WHAT TO DO: Quote the data below in full, minus the images.

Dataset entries
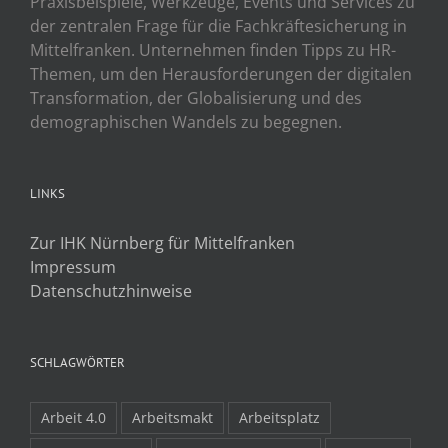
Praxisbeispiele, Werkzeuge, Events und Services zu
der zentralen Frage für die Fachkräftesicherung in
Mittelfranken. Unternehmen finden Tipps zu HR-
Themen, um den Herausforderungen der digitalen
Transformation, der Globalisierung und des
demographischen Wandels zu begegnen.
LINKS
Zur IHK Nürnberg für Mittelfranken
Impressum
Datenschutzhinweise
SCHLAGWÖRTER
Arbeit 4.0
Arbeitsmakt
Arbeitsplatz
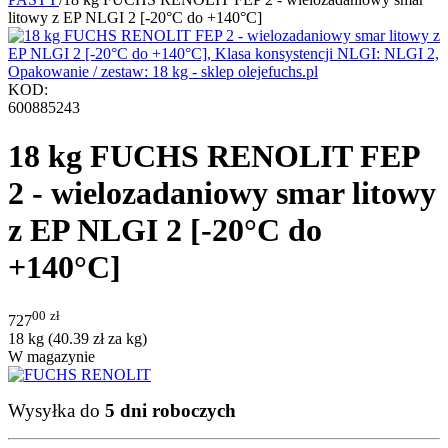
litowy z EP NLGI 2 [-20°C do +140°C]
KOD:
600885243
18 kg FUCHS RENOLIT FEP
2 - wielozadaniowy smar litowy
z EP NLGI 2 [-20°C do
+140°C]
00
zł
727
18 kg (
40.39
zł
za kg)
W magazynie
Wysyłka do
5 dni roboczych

YOUR RESPONSE:
Praxisbeispiele, Werkzeuge, Events und Services zu
der zentralen Frage für die Fachkräftesicherung in
Mittelfranken. Unternehmen finden Tipps zu HR-
Themen, um den Herausforderungen der digitalen
Transformation, der Globalisierung und des
demographischen Wandels zu begegnen.
LINKS
Zur IHK Nürnberg für Mittelfranken
Impressum
Datenschutzhinweise
SCHLAGWÖRTER
Arbeit 4.0
Arbeitsmakt
Arbeitsplatz
litowy z EP NLGI 2 [-20°C do +140°C]
KOD:
600885243
18 kg FUCHS RENOLIT FEP
2 - wielozadaniowy smar litowy
z EP NLGI 2 [-20°C do
+140°C]
00
zł
727
18 kg (
40.39
zł
za kg)
W magazynie
Wysyłka do
5 dni roboczych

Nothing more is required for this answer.